Total cases with paired Ki-67 data: 294
Mean Ki-67 change: 5.86 %
Median Ki-67 change: 5 %
Ki-67 proliferation index is a critical biomarker for breast cancer classification and treatment decisions, with clinical thresholds at:
- 10%: Distinguishing very low proliferation
- 20%: Luminal A vs Luminal B boundary (primary clinical decision point)
- 30%: High proliferation cutoff (chemotherapy consideration)
Preliminary analysis shows AI systematically increases Ki-67 values by ~5.9% on average, with the largest impact in the 20-30% range.

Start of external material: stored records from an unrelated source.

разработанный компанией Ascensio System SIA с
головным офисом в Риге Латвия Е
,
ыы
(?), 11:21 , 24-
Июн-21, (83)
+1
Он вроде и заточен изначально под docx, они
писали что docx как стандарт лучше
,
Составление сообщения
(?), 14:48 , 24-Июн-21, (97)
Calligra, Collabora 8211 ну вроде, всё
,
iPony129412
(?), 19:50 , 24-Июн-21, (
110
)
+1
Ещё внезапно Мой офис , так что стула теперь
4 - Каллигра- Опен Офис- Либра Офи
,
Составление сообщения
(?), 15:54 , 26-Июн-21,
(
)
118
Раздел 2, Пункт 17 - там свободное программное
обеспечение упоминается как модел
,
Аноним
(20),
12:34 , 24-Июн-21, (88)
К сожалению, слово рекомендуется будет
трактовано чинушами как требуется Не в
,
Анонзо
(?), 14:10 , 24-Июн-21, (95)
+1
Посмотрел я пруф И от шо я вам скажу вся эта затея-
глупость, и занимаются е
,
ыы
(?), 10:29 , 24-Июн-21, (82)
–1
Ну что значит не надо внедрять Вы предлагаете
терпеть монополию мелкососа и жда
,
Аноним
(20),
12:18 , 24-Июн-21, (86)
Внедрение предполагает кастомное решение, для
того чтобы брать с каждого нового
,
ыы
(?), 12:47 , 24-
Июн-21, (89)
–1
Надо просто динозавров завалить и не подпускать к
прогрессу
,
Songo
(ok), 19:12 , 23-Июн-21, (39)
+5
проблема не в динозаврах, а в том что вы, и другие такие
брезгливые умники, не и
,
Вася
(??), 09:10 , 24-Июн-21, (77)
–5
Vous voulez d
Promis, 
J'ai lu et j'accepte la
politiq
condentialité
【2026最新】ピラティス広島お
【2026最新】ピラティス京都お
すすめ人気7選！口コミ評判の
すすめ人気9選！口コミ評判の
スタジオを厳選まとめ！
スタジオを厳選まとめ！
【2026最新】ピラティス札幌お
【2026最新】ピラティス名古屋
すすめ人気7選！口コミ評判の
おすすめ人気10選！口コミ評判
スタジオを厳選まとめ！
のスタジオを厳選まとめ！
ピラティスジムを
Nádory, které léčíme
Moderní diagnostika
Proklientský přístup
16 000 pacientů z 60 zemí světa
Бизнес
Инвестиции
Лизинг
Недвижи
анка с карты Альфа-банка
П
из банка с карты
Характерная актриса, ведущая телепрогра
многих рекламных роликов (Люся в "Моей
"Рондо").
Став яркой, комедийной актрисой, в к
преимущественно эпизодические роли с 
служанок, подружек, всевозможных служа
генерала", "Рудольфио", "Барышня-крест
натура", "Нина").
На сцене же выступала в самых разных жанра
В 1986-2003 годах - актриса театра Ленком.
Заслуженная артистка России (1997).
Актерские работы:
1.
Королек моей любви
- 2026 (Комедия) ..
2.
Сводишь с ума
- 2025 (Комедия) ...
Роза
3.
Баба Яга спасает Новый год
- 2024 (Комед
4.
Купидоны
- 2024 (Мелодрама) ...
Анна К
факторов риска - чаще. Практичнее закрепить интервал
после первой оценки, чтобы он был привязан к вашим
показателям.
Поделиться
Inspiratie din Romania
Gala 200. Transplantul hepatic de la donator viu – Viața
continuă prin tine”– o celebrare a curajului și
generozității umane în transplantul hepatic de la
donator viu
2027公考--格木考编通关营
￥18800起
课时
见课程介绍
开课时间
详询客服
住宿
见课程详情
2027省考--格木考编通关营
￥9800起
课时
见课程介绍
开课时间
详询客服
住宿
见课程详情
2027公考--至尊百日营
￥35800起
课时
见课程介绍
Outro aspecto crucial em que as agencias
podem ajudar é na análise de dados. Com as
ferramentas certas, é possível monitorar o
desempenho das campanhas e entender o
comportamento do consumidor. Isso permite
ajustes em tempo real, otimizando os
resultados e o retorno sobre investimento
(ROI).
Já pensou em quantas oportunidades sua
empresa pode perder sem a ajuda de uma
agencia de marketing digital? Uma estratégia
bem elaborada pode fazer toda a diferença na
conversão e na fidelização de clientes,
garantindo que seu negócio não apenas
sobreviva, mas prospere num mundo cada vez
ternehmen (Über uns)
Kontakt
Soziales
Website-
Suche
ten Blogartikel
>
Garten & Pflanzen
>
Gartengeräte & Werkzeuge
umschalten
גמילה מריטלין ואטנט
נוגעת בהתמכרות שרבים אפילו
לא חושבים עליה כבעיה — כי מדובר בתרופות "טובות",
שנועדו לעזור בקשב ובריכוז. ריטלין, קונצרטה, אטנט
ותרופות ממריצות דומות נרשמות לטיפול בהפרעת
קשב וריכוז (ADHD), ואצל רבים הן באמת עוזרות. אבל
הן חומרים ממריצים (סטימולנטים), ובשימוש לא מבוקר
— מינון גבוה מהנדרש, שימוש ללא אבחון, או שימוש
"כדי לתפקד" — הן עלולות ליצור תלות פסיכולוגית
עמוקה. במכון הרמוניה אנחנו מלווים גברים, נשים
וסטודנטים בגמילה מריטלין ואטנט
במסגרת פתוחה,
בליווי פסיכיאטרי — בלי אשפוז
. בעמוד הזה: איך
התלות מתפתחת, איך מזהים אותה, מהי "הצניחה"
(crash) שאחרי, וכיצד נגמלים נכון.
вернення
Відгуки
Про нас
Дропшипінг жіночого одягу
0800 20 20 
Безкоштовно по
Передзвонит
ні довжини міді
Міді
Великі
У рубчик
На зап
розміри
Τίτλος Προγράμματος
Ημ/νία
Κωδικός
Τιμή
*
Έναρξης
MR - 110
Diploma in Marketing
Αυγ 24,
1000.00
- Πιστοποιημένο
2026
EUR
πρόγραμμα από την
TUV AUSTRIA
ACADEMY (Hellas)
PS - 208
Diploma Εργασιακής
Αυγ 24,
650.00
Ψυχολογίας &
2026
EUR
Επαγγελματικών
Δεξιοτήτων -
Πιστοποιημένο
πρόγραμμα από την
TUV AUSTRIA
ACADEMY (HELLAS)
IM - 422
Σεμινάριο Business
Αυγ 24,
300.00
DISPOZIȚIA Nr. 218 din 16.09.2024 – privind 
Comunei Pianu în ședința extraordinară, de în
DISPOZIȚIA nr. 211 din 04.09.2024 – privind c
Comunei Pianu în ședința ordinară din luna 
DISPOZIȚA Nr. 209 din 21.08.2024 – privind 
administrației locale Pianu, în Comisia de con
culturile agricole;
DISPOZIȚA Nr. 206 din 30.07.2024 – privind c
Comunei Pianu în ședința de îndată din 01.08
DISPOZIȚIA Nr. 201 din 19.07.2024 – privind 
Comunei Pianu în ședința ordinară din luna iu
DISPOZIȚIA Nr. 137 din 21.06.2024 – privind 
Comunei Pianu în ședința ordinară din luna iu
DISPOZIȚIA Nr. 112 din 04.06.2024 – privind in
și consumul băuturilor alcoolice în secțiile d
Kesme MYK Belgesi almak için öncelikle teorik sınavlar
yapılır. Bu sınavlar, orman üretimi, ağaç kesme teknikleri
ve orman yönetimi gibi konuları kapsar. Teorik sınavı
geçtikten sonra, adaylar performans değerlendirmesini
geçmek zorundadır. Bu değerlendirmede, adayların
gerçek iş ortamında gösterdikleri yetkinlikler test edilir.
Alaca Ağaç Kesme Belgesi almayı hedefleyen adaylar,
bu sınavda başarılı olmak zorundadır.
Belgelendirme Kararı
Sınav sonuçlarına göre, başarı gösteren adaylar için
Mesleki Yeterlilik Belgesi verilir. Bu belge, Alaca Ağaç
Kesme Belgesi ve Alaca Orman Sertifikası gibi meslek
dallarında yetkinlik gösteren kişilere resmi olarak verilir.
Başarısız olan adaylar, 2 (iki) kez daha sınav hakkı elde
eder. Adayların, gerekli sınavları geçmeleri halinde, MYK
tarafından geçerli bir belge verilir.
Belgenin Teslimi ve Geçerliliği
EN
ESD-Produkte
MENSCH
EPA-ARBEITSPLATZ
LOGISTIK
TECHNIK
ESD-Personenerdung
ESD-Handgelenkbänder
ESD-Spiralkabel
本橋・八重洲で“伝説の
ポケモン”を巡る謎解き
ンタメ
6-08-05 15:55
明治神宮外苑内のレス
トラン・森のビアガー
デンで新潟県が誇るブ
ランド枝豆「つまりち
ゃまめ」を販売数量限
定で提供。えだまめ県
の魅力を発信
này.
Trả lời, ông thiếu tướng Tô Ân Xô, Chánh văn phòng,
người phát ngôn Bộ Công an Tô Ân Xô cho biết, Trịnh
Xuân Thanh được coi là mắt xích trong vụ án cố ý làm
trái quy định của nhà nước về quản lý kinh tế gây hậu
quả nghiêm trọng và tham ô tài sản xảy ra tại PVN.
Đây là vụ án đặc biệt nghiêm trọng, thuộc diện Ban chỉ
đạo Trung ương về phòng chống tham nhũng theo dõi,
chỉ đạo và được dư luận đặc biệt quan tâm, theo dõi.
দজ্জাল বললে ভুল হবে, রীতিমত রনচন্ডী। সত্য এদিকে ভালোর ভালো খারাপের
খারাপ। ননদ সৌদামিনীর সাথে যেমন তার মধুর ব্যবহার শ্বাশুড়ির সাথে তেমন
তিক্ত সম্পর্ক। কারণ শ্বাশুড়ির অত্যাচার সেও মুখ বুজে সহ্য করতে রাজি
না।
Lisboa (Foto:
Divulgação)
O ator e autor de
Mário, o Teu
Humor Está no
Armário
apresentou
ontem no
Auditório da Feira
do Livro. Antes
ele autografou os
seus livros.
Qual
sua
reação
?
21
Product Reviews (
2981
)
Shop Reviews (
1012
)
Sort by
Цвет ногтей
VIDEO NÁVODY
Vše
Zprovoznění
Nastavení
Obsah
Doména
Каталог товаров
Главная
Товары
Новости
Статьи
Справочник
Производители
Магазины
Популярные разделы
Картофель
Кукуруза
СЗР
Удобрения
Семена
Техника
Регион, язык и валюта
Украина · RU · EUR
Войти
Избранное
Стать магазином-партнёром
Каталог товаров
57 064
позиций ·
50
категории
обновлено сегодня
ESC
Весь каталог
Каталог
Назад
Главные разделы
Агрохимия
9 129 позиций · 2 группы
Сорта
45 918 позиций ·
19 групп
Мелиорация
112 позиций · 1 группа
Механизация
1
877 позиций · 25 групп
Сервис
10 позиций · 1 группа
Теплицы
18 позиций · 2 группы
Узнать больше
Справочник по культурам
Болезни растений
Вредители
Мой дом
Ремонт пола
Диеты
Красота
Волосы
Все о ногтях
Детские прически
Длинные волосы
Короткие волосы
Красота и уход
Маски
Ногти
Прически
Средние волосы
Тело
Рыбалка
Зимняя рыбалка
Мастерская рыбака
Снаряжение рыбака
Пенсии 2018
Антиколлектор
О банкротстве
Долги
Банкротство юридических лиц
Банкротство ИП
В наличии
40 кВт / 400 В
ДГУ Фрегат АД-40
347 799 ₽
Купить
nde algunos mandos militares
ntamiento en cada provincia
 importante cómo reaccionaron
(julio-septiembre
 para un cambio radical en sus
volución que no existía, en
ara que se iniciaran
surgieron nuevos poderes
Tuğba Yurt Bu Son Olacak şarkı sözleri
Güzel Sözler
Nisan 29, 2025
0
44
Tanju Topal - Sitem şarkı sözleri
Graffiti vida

This analysis quantifies:
1. How many cases cross clinical thresholds due to AI?
2. What is the magnitude and direction of threshold crossings?
3. How does this affect molecular subtype classification?
4. What are the treatment implications?
Note for Pathologist: Ki67 is the most variable marker. We know AI tends to “count higher” than humans. The critical question is: Does this extra counting push patients over the 20% or 30% thresholds unnecessarily, leading to potential overtreatment (chemo)? Or does it correctly identify “hot spots” we missed?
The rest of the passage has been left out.